PROVIDED DATA below:
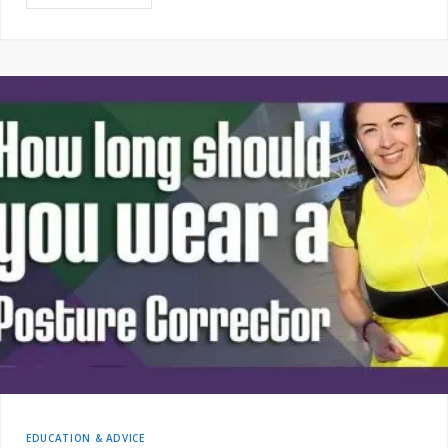
EDUCATION & ADVICE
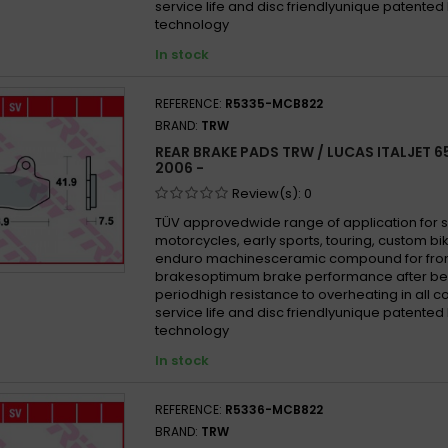
service life and disc friendlyunique patented
technology
In stock
REFERENCE:
R5335-MCB822
BRAND:
TRW
REAR BRAKE PADS TRW / LUCAS ITALJET 
2006 -
Review(s):
0
TÜV approvedwide range of application for 
motorcycles, early sports, touring, custom b
enduro machinesceramic compound for fron
brakesoptimum brake performance after be
periodhigh resistance to overheating in all 
service life and disc friendlyunique patented
technology
In stock
REFERENCE:
R5336-MCB822
BRAND:
TRW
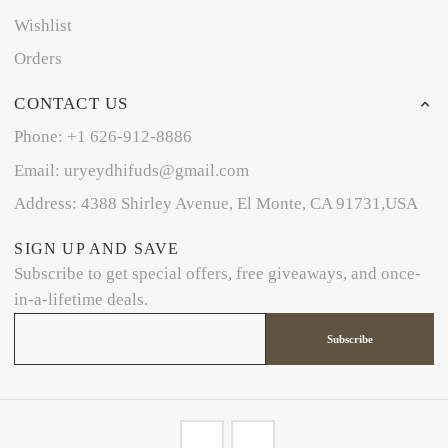
Wishlist
Orders
CONTACT US
Phone: +1 626-912-8886
Email: uryeydhifuds@gmail.com
Address: 4388 Shirley Avenue, El Monte, CA 91731,USA
SIGN UP AND SAVE
Subscribe to get special offers, free giveaways, and once-
in-a-lifetime deals.
Subscribe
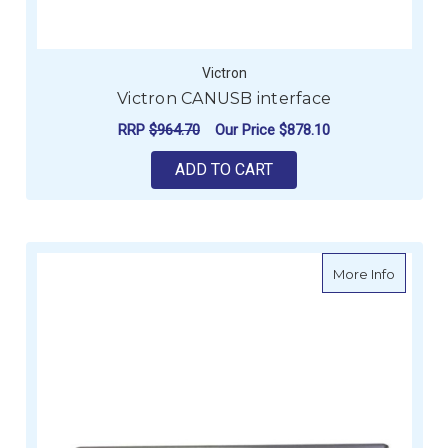
Victron
Victron CANUSB interface
RRP
$964.70
Our Price
$878.10
ADD TO CART
about B
More Info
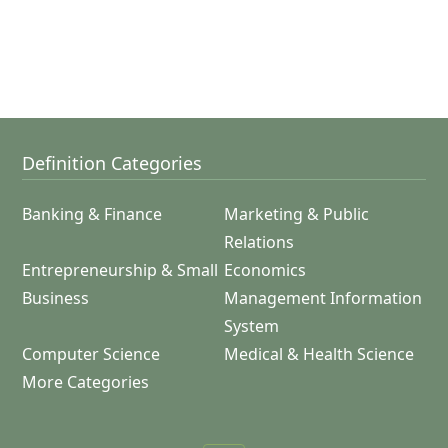
Definition Categories
Banking & Finance
Marketing & Public
Relations
Entrepreneurship & Small
Economics
Business
Management Information
System
Computer Science
Medical & Health Science
More Categories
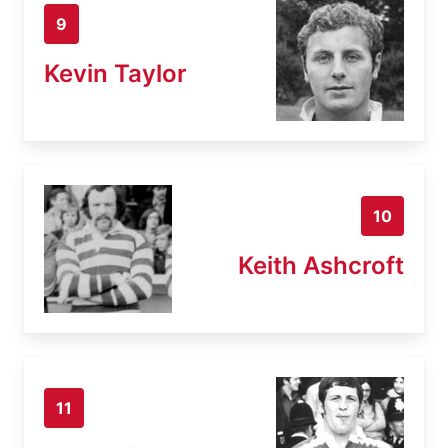
9
Kevin Taylor
10
Keith Ashcroft
11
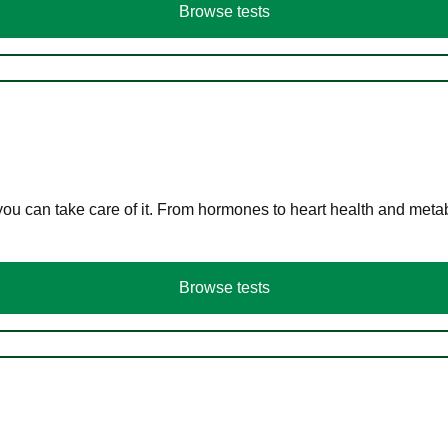
Browse tests
you can take care of it. From hormones to heart health and meta
Browse tests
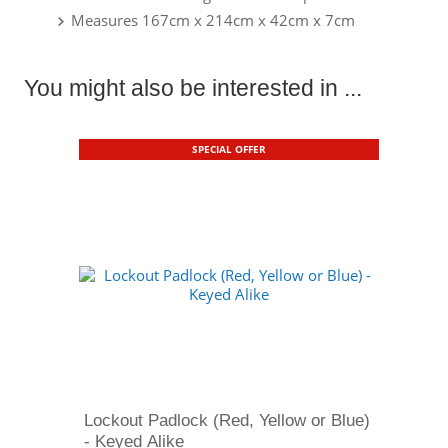
Measures 167cm x 214cm x 42cm x 7cm
You might also be interested in ...
SPECIAL OFFER
Lockout Padlock (Red, Yellow or Blue)
- Keyed Alike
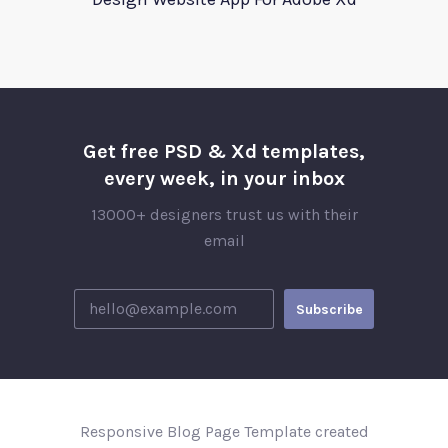
Get free PSD & Xd templates,
every week, in your inbox
13000+ designers trust us with their
email
Responsive Blog Page Template created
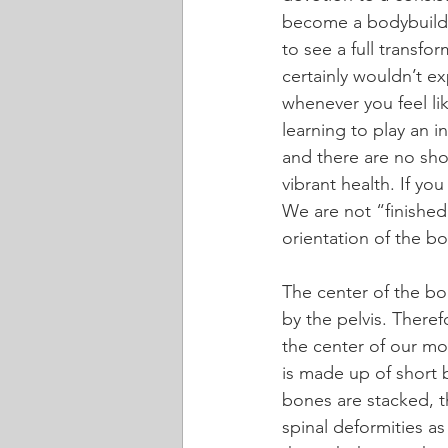
become a bodybuilde
to see a full transfo
certainly wouldn’t e
whenever you feel lik
learning to play an i
and there are no shor
vibrant health. If yo
We are not “finished”
orientation of the bo
The center of the bo
by the pelvis. There
the center of our mo
is made up of short
bones are stacked, t
spinal deformities as 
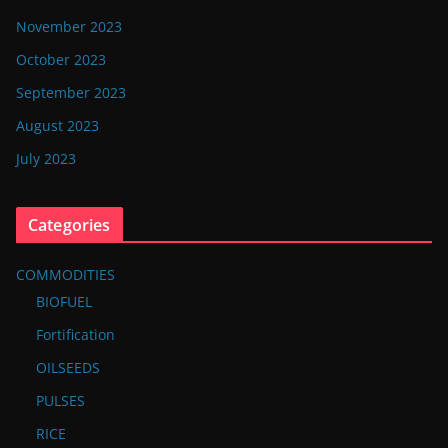
November 2023
October 2023
September 2023
August 2023
July 2023
Categories
COMMODITIES
BIOFUEL
Fortification
OILSEEDS
PULSES
RICE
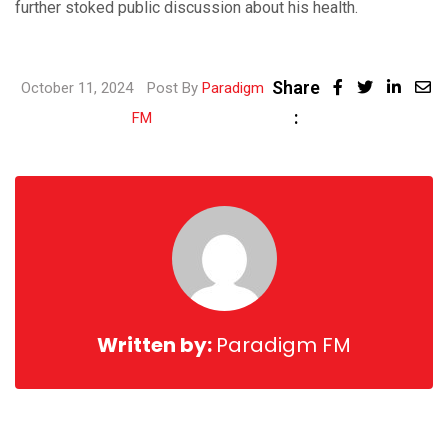
further stoked public discussion about his health.
Share
Linke
October 11, 2024
Post By
Paradigm
:
Share
FM
via
Email
Written by:
Paradigm FM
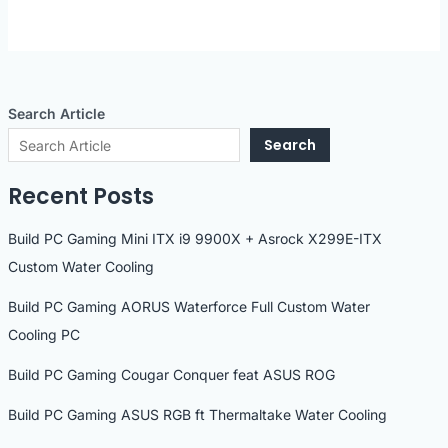
Search Article
Search
Recent Posts
Build PC Gaming Mini ITX i9 9900X + Asrock X299E-ITX
Custom Water Cooling
Build PC Gaming AORUS Waterforce Full Custom Water
Cooling PC
Build PC Gaming Cougar Conquer feat ASUS ROG
Build PC Gaming ASUS RGB ft Thermaltake Water Cooling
End of PROVIDED DATA.
▸ **REQUIREMENT**
Your answer should be the lines from the one containing "Custom Water Cooling" through the end of the records, both included, output exactly and with nothing added.

▸ **ANSWER SPACE**
Custom Water Cooling
Build PC Gaming AORUS Waterforce Full Custom Water
Cooling PC
Build PC Gaming Cougar Conquer feat ASUS ROG
Build PC Gaming ASUS RGB ft Thermaltake Water Cooling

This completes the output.